▶ YOUR OBJECTIVE
Which lines below contain the word "Viestin"? Copy each one.

Saved data entries:
════════

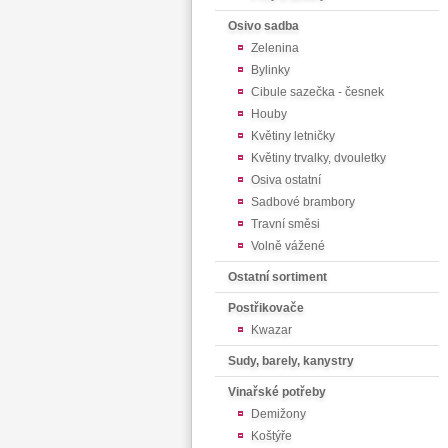
Osivo sadba
Zelenina
Bylinky
Cibule sazečka - česnek
Houby
Květiny letničky
Květiny trvalky, dvouletky
Osiva ostatní
Sadbové brambory
Travní směsi
Volně vážené
Ostatní sortiment
Postřikovače
Kwazar
Sudy, barely, kanystry
Vinařské potřeby
Demižony
Koštýře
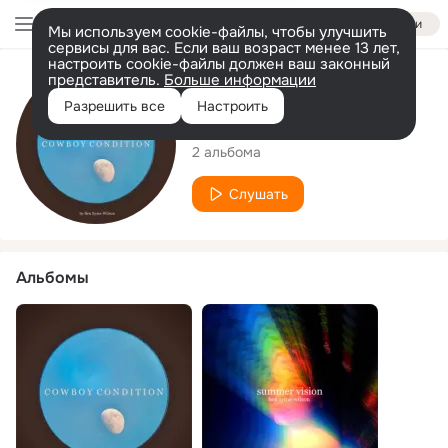
Войти
Мы используем cookie-файлы, чтобы улучшить
сервисы для вас. Если ваш возраст менее 13 лет,
настроить cookie-файлы должен ваш законный
представитель.
Больше информации
Исполнитель
Разрешить все
Настроить
Ben Syms-Wilson
2 альбома
Слушать
Альбомы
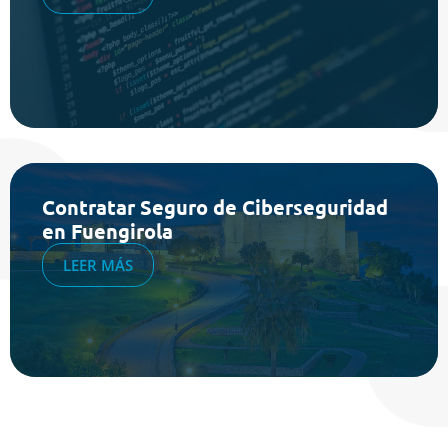
Contratar Seguro de Ciberseguridad
en Fuengirola
LEER MÁS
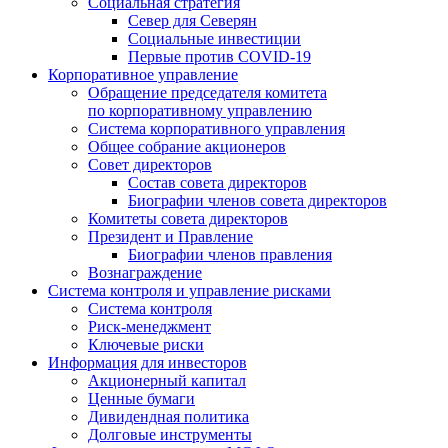
Социальная стратегия
Север для Северян
Социальные инвестиции
Первые против COVID‑19
Корпоративное управление
Обращение председателя комитета
по корпоративному управлению
Система корпоративного управления
Общее собрание акционеров
Совет директоров
Состав совета директоров
Биографии членов совета директоров
Комитеты совета директоров
Президент и Правление
Биографии членов правления
Вознаграждение
Система контроля и управление рисками
Система контроля
Риск-менеджмент
Ключевые риски
Информация для инвесторов
Акционерный капитал
Ценные бумаги
Дивидендная политика
Долговые инструменты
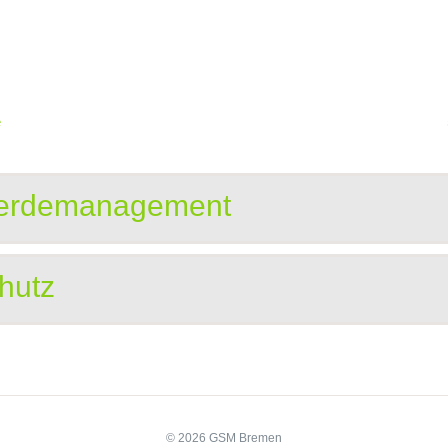
e
erdemanagement
hutz
© 2026 GSM Bremen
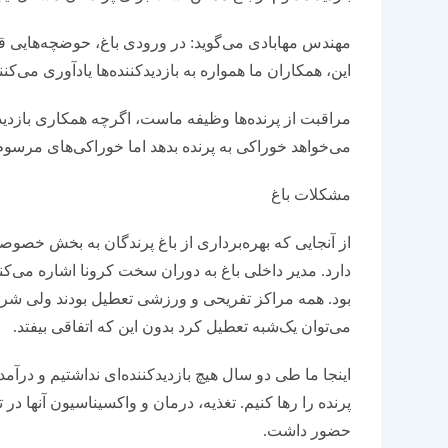
مهندس مهابادی می‌گوید: در ورودی باغ، حوضچه‌هایی ق
این، همکاران ما همواره به بازدیدکننده‌ها یادآوری می‌کنند 
مراقبت از پرنده‌ها وظیفه ماست، اگرچه همکاری بازدیدک
می‌خواهد خوراکی به پرنده بدهد اما خوراکی‌های مرسوم،
مشکلات باغ
از آنجایی که بهره‌برداری از باغ پرندگان به بخش خصو
دارد. مدیر داخلی باغ به دوران سخت کرونا اشاره می‌کند
بود. همه مراکز تفریحی و ورزشی تعطیل بودند ولی شرایط
می‌توان یک‌شبه تعطیل کرد بدون این که اتفاقی بیفتد.
اینجا ما طی دو سال هیچ بازدیدکننده‌ای نداشتیم و در
پرنده را رها کنیم. تغذیه، درمان و واکسیناسیون آنها 
حضور داشت.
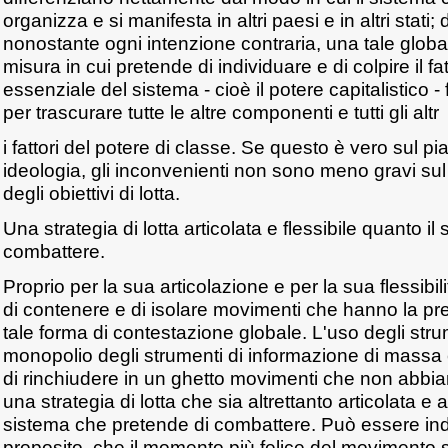
organizza e si manifesta in altri paesi e in altri stati; d
nonostante ogni intenzione contraria, una tale globali
misura in cui pretende di individuare e di colpire il f
essenziale del sistema - cioè il potere capitalistico -
per trascurare tutte le altre componenti e tutti gli altr
i fattori del potere di classe. Se questo è vero sul pia
ideologia, gli inconvenienti non sono meno gravi sul
degli obiettivi di lotta.
Una strategia di lotta articolata e flessibile quanto i
combattere.
Proprio per la sua articolazione e per la sua flessibil
di contenere e di isolare movimenti che hanno la pre
tale forma di contestazione globale. L'uso degli strum
monopolio degli strumenti di informazione di massa
di rinchiudere in un ghetto movimenti che non abbian
una strategia di lotta che sia altrettanto articolata e al
sistema che pretende di combattere. Può essere ind
proposito, che il momento più felice del movimento 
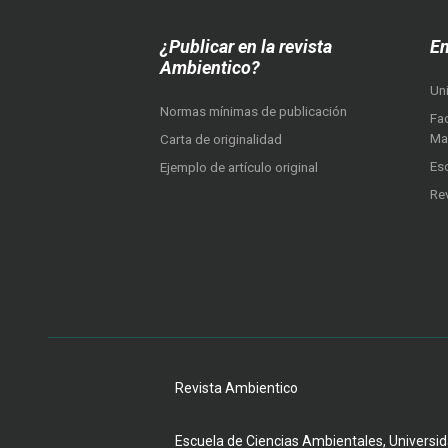
¿Publicar en la revista
En
Ambientico?
Un
Normas mínimas de publicación
Fac
Ma
Carta de originalidad
Es
Ejemplo de artículo original
Re
Revista Ambientico
Escuela de Ciencias Ambientales, Universida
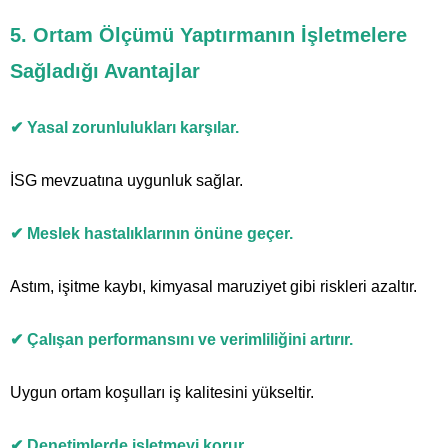
5. Ortam Ölçümü Yaptırmanın İşletmelere
Sağladığı Avantajlar
✔ Yasal zorunlulukları karşılar.
İSG mevzuatına uygunluk sağlar.
✔ Meslek hastalıklarının önüne geçer.
Astım, işitme kaybı, kimyasal maruziyet gibi riskleri azaltır.
✔ Çalışan performansını ve verimliliğini artırır.
Uygun ortam koşulları iş kalitesini yükseltir.
✔ Denetimlerde işletmeyi korur.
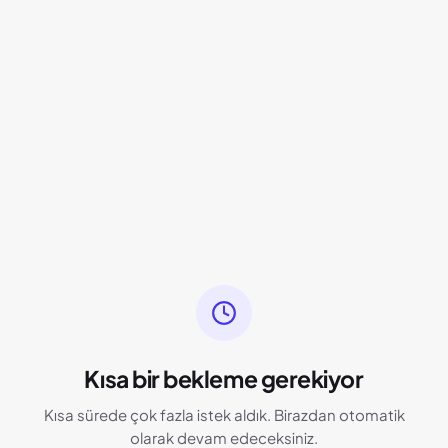
Kısa bir bekleme gerekiyor
Kısa sürede çok fazla istek aldık. Birazdan otomatik
olarak devam edeceksiniz.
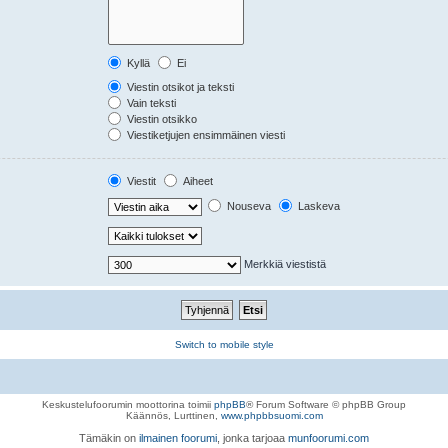
Kyllä
Ei
Viestin otsikot ja teksti
Vain teksti
Viestin otsikko
Viestiketjujen ensimmäinen viesti
Viestit
Aiheet
Nouseva
Laskeva
Merkkiä viestistä
Switch to mobile style
Keskustelufoorumin moottorina toimii
phpBB
® Forum Software © phpBB Group
Käännös, Lurttinen,
www.phpbbsuomi.com
Tämäkin on
ilmainen foorumi
, jonka tarjoaa
munfoorumi.com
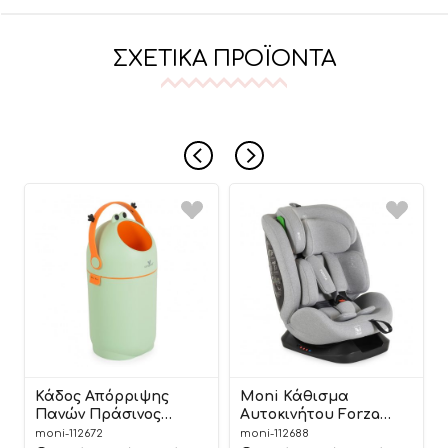
ΣΧΕΤΙΚΆ ΠΡΟΪΌΝΤΑ
Κάδος Απόρριψης
Moni Κάθισμα
Πανών Πράσινος
Αυτοκινήτου Forza
Nubbi Green Hygiene
Dark Grey 40-150cm
moni-112672
moni-112688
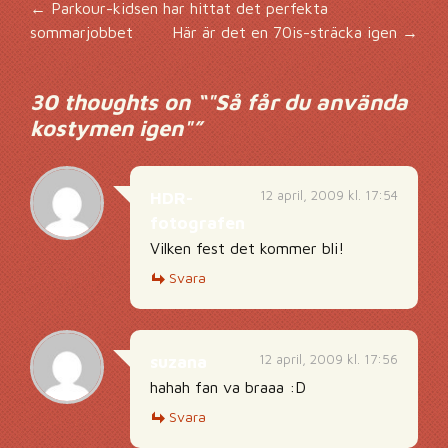
Inläggsnavigering
←
Parkour-kidsen har hittat det perfekta
sommarjobbet
Här är det en 70is-sträcka igen
→
30 thoughts on “
"Så får du använda
kostymen igen"
”
12 april, 2009 kl. 17:54
HDR-
fotografen
Vilken fest det kommer bli!
Svara
12 april, 2009 kl. 17:56
suzana
hahah fan va braaa :D
Svara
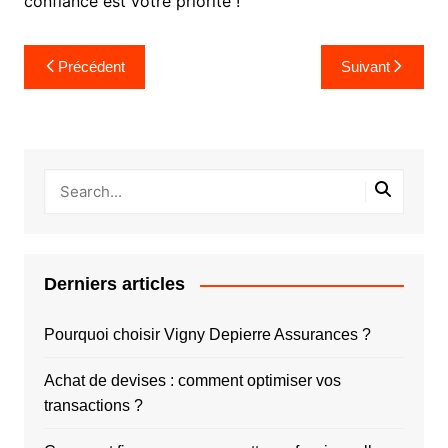
confiance est votre priorité !
Navigation
Précédent
Suivant
de
l’article
Derniers articles
Pourquoi choisir Vigny Depierre Assurances ?
Achat de devises : comment optimiser vos
transactions ?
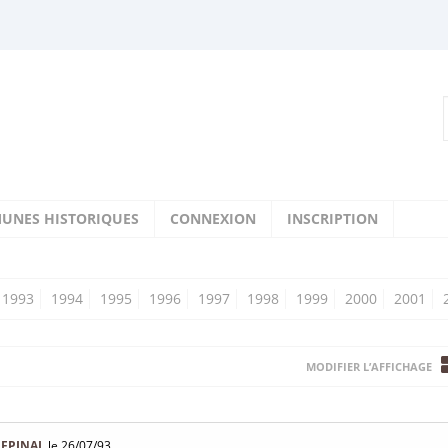
UNES HISTORIQUES
CONNEXION
INSCRIPTION
1993
1994
1995
1996
1997
1998
1999
2000
2001
MODIFIER L’AFFICHAGE
À EPINAL
le 26/07/93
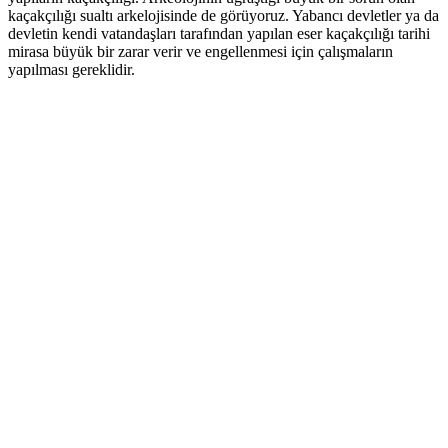
kaçakçılığı sualtı arkelojisinde de görüyoruz. Yabancı devletler ya da
devletin kendi vatandaşları tarafından yapılan eser kaçakçılığı tarihi
mirasa büyük bir zarar verir ve engellenmesi için çalışmaların
yapılması gereklidir.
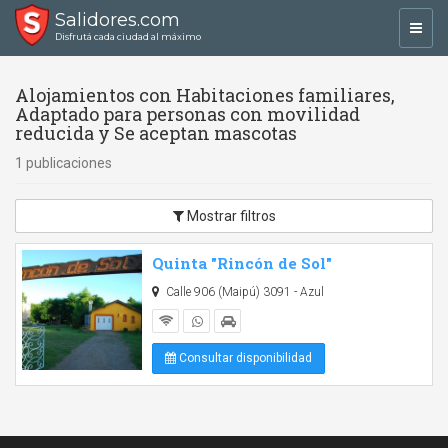
Salidores.com
Toggl
Disfrutá cada ciudad al máximo
navig
Alojamientos con Habitaciones familiares,
Adaptado para personas con movilidad
reducida y Se aceptan mascotas
1 publicaciones
Mostrar filtros
Quinta "Rincón de Sol"
Calle 906 (Maipú) 3091 - Azul
Consultar disponibilidad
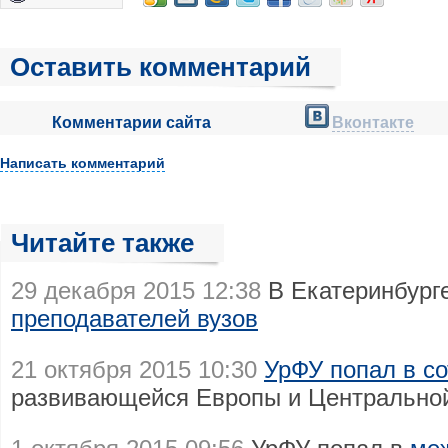
Оставить комментарий
Комментарии сайта
Вконтакте
Написать комментарий
Читайте также
29 декабря 2015 12:38
В Екатеринбург
преподавателей вузов
21 октября 2015 10:30
УрФУ попал в с
развивающейся Европы и Центрально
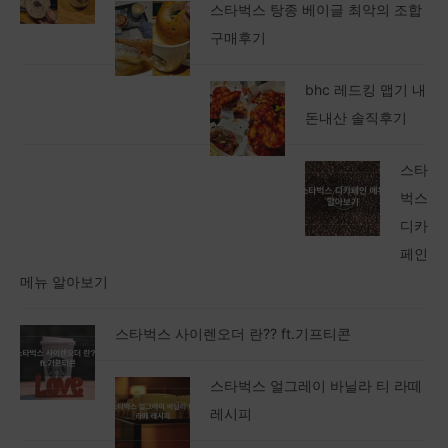
스타벅스 탕종 베이글 최악의 조합
구매후기
bhc 레드킹 맵기 내
돈내산 솔직후기
스타
벅스
디카
페인
메뉴 알아보기
스타벅스 사이렌오더 란?? ft.기프티콘
스타벅스 얼그레이 바닐라 티 라떼
레시피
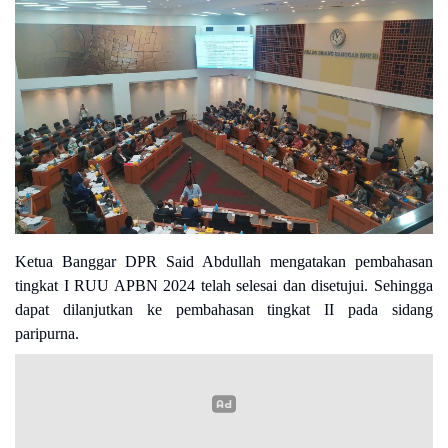
Ketua Banggar DPR Said Abdullah mengatakan pembahasan
tingkat I RUU APBN 2024 telah selesai dan disetujui. Sehingga
dapat dilanjutkan ke pembahasan tingkat II pada sidang
paripurna.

════════

▶ SOLUTION TO THIS TASK
Viestin otsikot ja teksti
Viestin otsikko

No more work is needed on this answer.